Cada vez mais, vamos ver o político influencer. O uso das mídias sociais para se relacionar com eleitores já é prática comum, mas a pessoalização dessas narrativas digitais ganha força com o uso de ferramentas como vídeos ao vivo, uso do formato de "histórias" (os stories) e mesmo a comemoração pelo alcance de mais seguidores. Alexandria Ocasio-Cortez, a mais jovem representante democrata eleita nos EUA e dona de uma presença digital considerável, organizou até uma aula para seus colegas congressistas sobre o assunto. Essa desmistificação do cotidiano dos políticos aproxima imediatamente e é fundamental quando o modus operandi coletivo passou a ser "minha verdade é melhor que a sua".
Essa aproximação também trouxe uma busca por mais transparência dos mandatos. Por um lado, vemos uma multiplicação de plataformas para o acompanhamento e prestação de contas das atividades parlamentares, sejam elas iniciativas dos próprios parlamentares (como o aplicativo Meu Vereador), do setor privado oferecendo soluções para os políticos (como o Mandato Aberto), do terceiro setor (vide o app Poder do Voto) e até mesmo do próprio governo (como o Mescuta, novíssima iniciativa do LabHacker da Câmara dos Deputados).
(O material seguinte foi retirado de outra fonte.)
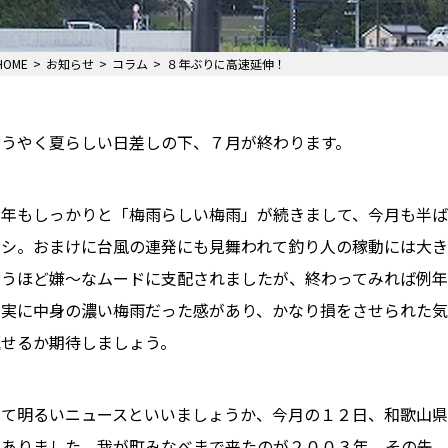
HOME
お知らせ
コラム
８年ぶりに高速延伸！
ようやく夏らしい日差しの下、７月が終わります。
今年もしっかりと「梅雨らしい梅雨」が続きまして、今月も半
ナシ。おまけに台風の連発にも見舞われて釣り人の稼動には大
思うほど嫌～なムードに支配されましたが、終わってみれば例年
し実に中身の濃い梅雨だった感があり、かなり損をさせられた
返せるか期待しましょう。
さて明るいニュースといいましょうか、今月の１２日、和歌山県
がありました。我が町みなべまで来たのが２００３年。その先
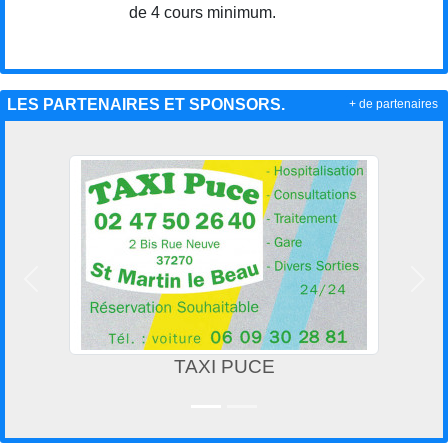
de 4 cours minimum.
LES PARTENAIRES ET SPONSORS.
+ de partenaires
Précedent
Suiv
TAXI PUCE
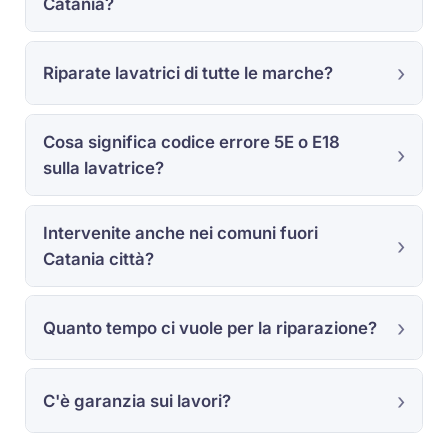
Catania?
Riparate lavatrici di tutte le marche?
Cosa significa codice errore 5E o E18
sulla lavatrice?
Intervenite anche nei comuni fuori
Catania città?
Quanto tempo ci vuole per la riparazione?
C'è garanzia sui lavori?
Por outro lado, os próprios perfis dos representantes se tornaram grandes painéis de recados, onde os eleitores deixam suas mais sinceras reclamações e cobranças (e memes), pedindo explicações diretas em casos de investigações por corrupção.
Mas tem sempre um porém: a disseminação de notícias falsas, inchada pelo uso coordenado de robôs e perfis falsos nas mídias sociais, gerou evidente manipulação do debate público. Não faltam relatórios e pesquisas para comprovar. Da manipulação para o discurso de ódio, foi apenas um passo. É o caso do afastamento do deputado federal eleito Jean Wyllys, que anunciou a desistência de seu mandato após inúmeras ameaças de morte e contra a integridade de sua família motivadas por notícias falsas e, muitas vezes, conspiratórias.
É preciso resgatar o senso de utopia que a tecnologia já trouxe nos 1990, norteada por uma visão crítica das suas possibilidades, entendendo que não é possível dissociar governo — e mesmo democracia — dessas ferramentas e desse espaço. Aos parlamentares caberá se atualizar; à população caberá se educar de forma crítica. À tecnologia talvez caberá voltar às origens.